Israel intends to tell Eritrean and Sudanese refugees that they can either accept deportation or go to prison until they change their minds.
Netanyahu isn’t bashful. . . . For him and his allies, the world sinned against Jews, and Israel’s obligation stops at giving refuge to Jews.
“I don’t have a visa,” Emanuel Yemani told me.
He spoke in Hebrew on the phone. After his third prison term for political offenses, Yemani had fled from Eritrea, traveling north through Sudan and Egypt. He crossed the Sinai Peninsula — the same ancient route used by Hebrew slaves delivered from Egypt — and entered Israel ten years ago.

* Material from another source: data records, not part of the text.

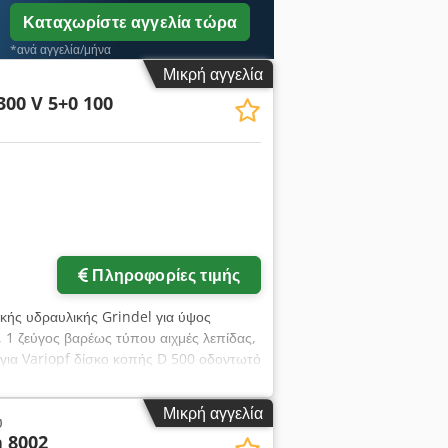
Καταχωρίστε αγγελία τώρα
*ανά αγγελία/μήνα
Μικρή αγγελία
300 V 5+0 100
Πληροφορίες τιμής
ικής υδραυλικής Grindel για ύψος
, 1 ζεύγος βαρέως τύπου αιχμές λεπίδας,
 για Variopf δίσκο κοπής D 500 οδοντωτό
Μικρή αγγελία
υ
 8002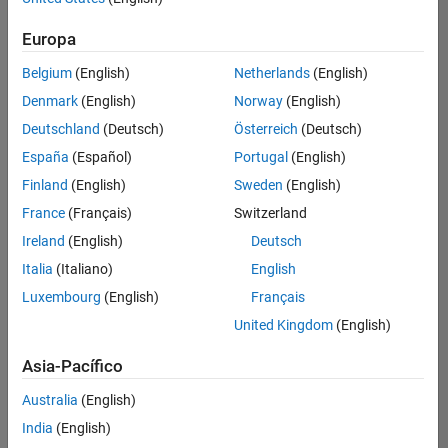
Ordenar por
Europa
Guardar
empleos
seleccionados
Belgium
(English)
Netherlands
(English)
Denmark
(English)
Norway
(English)
Deutschland
(Deutsch)
Österreich
(Deutsch)
No se
han
España
(Español)
Portugal
(English)
traducido
Finland
(English)
Sweden
(English)
todos
France
(Français)
Switzerland
los
empleos.
Ireland
(English)
Deutsch
Busque
Italia
(Italiano)
English
por
Luxembourg
(English)
Français
ubicación
para
United Kingdom
(English)
encontrar
todos
Asia-Pacífico
los
Australia
(English)
empleos
en su
India
(English)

It has been enough time for him to learn the language — but not enough to gain a firm legal status. Like nearly 40,000 other refugees from Eritrea and Sudan in Israel, Yemani has lived on a short-term visa that he must renew every couple of months at the Interior Ministry. The last time he did so, he brought a document that had been requested. The ministry official refused to take it, and Yemani recounted the exchange:
“No need,” said the official. “Soon we’ll deport all of you, and you’ll sit under a tree, open your mouth and wait for a banana to fall, like a monkey.”
“But I’m a human being, not a monkey,” Yemani answered.
“Don’t you see yourselves, that you look like monkeys?” the official answered.
Upset, Yemani complained to a supervisor, who asked for his visa and told guards to escort him out. When Yemani returned with a lawyer, the supervisor said he’d have to pay 250 shekels (about $75) — the fee for replacing a lost visa — if he wanted it back.
Yemani said he preferred to keep his self-respect.
(A spokesperson of the ministry’s Population and Migration Authority has not replied to a request for a response.)